Anche qui è iniziata la Fase 2. E pare identica alla Fase 1. Niente tamponi, niente test. Niente rafforzamento dell’assistenza sul territorio. Per il resto d’Italia, è come se tutto questo non fosse esistito. Per il resto d’Italia, sono stati due mesi di Netflix, di lievito madre. Orti in giardino. Mentre cammini, adesso, tra Alzano e Nembro, è ancora tutto chiuso: non le saracinesche dei negozi, ma le persiane, le persiane delle case. Ora sono vuote. E quando da dietro una finestra, ancora, senti tossire, all’improvviso ti sta tutto di nuovo davanti. La casa vicino la chiesa, quella da cui un uomo è rotolato giù dalle scale, rantolando, prima ancora che arrivasse l’ambulanza, ed è morto così, per strada. La casa in cui un altro ha avuto una crisi d’aria, alle 2 di notte, e ci siamo svegliati tutti, “Salvami! Salvami!,” diceva, stretto al collo del medico, con un bambino, vitreo, a un metro di distanza. La casa in cui hanno consegnato un sacco rosso, una mattina, ed erano gli effetti personali di una madre, tutto quello che di lei restava. E la casa giù all’angolo, quella in cui una figlia ripeteva: “Che dici, sbaglio? Sbaglio?”, prima di decidere di non ricoverare il padre, e lasciarlo spegnersi, e svenire lei, sfinita. Qui dove i congiunti da cui andare non sono gli affetti stabili, ora, ma i morti in cimitero: e alle lapidi sono ancora fissate le girandole sbiadite dal sole di quando erano finiti anche i fiori.

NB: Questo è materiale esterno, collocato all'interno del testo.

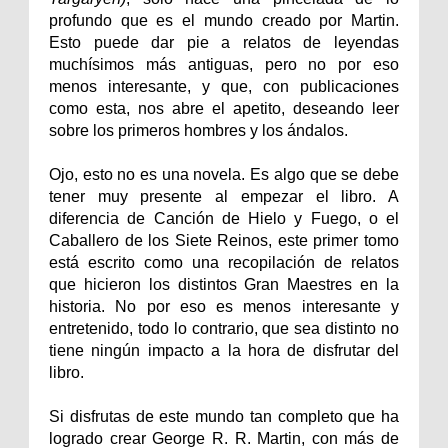
profundo que es el mundo creado por Martin.
Esto puede dar pie a relatos de leyendas
muchísimos más antiguas, pero no por eso
menos interesante, y que, con publicaciones
como esta, nos abre el apetito, deseando leer
sobre los primeros hombres y los ándalos.
Ojo, esto no es una novela. Es algo que se debe
tener muy presente al empezar el libro. A
diferencia de Canción de Hielo y Fuego, o el
Caballero de los Siete Reinos, este primer tomo
está escrito como una recopilación de relatos
que hicieron los distintos Gran Maestres en la
historia. No por eso es menos interesante y
entretenido, todo lo contrario, que sea distinto no
tiene ningún impacto a la hora de disfrutar del
libro.
Si disfrutas de este mundo tan completo que ha
logrado crear George R. R. Martin, con más de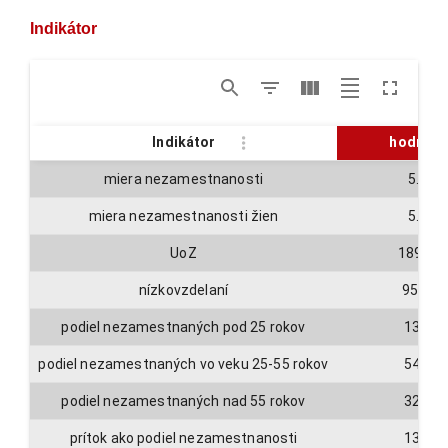
Indikátor
Indikátor
hodnota
miera nezamestnanosti
5.6
miera nezamestnanosti žien
5.8
UoZ
18928
nízkovzdelaní
9563
podiel nezamestnaných pod 25 rokov
13.4
podiel nezamestnaných vo veku 25-55 rokov
54.2
podiel nezamestnaných nad 55 rokov
32.4
prítok ako podiel nezamestnanosti
13.4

Il 27 febbraio il padre di Sara Gargantini arriva al pronto soccorso del Pesenti Fenaroli. Ha 81 anni, e febbre alta da 12 giorni. Viene dimesso alle 3:28 del mattino. O meglio, viene lasciato fuori, al freddo, in mezzo alla strada: gli prescrivono degli antibiotici, e gli dicono di chiamarsi un taxi. Capisce perfettamente tutto. Si leggeva e sentiva ovunque. Arriverà a casa, e per non contagiare la figlia, che abita di sotto, le lancerà dalla finestra il referto, dicendo solo: “Fammi giustizia”. Poche ore dopo, verrà a prenderlo un’ambulanza. E non lo vedranno mai più.